What you are asked to do ->
Write out every entry exactly as it appears, omitting the pictures.

- - - - - - -

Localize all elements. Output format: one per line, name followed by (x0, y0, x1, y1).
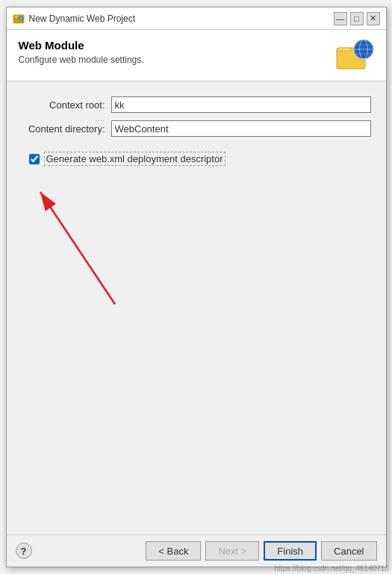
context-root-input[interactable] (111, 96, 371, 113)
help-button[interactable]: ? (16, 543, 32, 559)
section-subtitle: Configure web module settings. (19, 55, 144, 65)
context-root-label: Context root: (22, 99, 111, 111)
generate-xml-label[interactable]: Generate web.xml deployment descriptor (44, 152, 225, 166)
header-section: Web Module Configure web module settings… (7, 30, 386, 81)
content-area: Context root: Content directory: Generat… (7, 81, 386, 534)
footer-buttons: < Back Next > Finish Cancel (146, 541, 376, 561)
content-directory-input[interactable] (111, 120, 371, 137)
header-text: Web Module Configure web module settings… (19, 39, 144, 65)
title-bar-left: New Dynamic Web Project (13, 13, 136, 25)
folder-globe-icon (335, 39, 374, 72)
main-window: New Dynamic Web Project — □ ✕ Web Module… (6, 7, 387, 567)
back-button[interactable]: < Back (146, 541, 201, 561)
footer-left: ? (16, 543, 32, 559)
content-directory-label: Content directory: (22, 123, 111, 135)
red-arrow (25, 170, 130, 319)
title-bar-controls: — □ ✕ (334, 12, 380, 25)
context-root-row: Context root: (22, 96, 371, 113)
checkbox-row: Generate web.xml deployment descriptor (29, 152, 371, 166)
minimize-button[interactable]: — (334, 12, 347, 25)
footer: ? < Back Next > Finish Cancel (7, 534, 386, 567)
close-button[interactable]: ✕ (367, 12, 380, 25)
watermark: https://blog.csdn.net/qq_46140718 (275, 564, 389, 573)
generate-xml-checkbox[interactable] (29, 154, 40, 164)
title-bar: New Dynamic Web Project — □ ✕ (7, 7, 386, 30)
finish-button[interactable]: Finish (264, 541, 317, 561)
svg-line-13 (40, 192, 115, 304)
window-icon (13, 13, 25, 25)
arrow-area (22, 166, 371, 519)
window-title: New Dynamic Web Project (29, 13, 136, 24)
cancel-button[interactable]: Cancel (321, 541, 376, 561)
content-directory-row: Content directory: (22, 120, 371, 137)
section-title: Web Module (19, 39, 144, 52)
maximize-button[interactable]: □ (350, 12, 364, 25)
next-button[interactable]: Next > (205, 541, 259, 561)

- - - - - - -

Solution below ->
Localize all elements. Output format: one per line, name followed by (x0, y0, x1, y1).
context-root-input[interactable] (111, 96, 371, 113)
help-button[interactable]: ? (16, 543, 32, 559)
section-subtitle: Configure web module settings. (19, 55, 144, 65)
context-root-label: Context root: (22, 99, 111, 111)
generate-xml-label[interactable]: Generate web.xml deployment descriptor (44, 152, 225, 166)
header-section: Web Module Configure web module settings… (7, 30, 386, 81)
content-area: Context root: Content directory: Generat… (7, 81, 386, 534)
footer-buttons: < Back Next > Finish Cancel (146, 541, 376, 561)
content-directory-input[interactable] (111, 120, 371, 137)
header-text: Web Module Configure web module settings… (19, 39, 144, 65)
title-bar-left: New Dynamic Web Project (13, 13, 136, 25)
folder-globe-icon (335, 39, 374, 72)
main-window: New Dynamic Web Project — □ ✕ Web Module… (6, 7, 387, 567)
back-button[interactable]: < Back (146, 541, 201, 561)
footer-left: ? (16, 543, 32, 559)
content-directory-label: Content directory: (22, 123, 111, 135)
red-arrow (25, 170, 130, 319)
title-bar-controls: — □ ✕ (334, 12, 380, 25)
context-root-row: Context root: (22, 96, 371, 113)
checkbox-row: Generate web.xml deployment descriptor (29, 152, 371, 166)
minimize-button[interactable]: — (334, 12, 347, 25)
footer: ? < Back Next > Finish Cancel (7, 534, 386, 567)
close-button[interactable]: ✕ (367, 12, 380, 25)
watermark: https://blog.csdn.net/qq_46140718 (275, 564, 389, 573)
generate-xml-checkbox[interactable] (29, 154, 40, 164)
title-bar: New Dynamic Web Project — □ ✕ (7, 7, 386, 30)
finish-button[interactable]: Finish (264, 541, 317, 561)
svg-line-13 (40, 192, 115, 304)
window-icon (13, 13, 25, 25)
arrow-area (22, 166, 371, 519)
window-title: New Dynamic Web Project (29, 13, 136, 24)
cancel-button[interactable]: Cancel (321, 541, 376, 561)
content-directory-row: Content directory: (22, 120, 371, 137)
section-title: Web Module (19, 39, 144, 52)
maximize-button[interactable]: □ (350, 12, 364, 25)
next-button[interactable]: Next > (205, 541, 259, 561)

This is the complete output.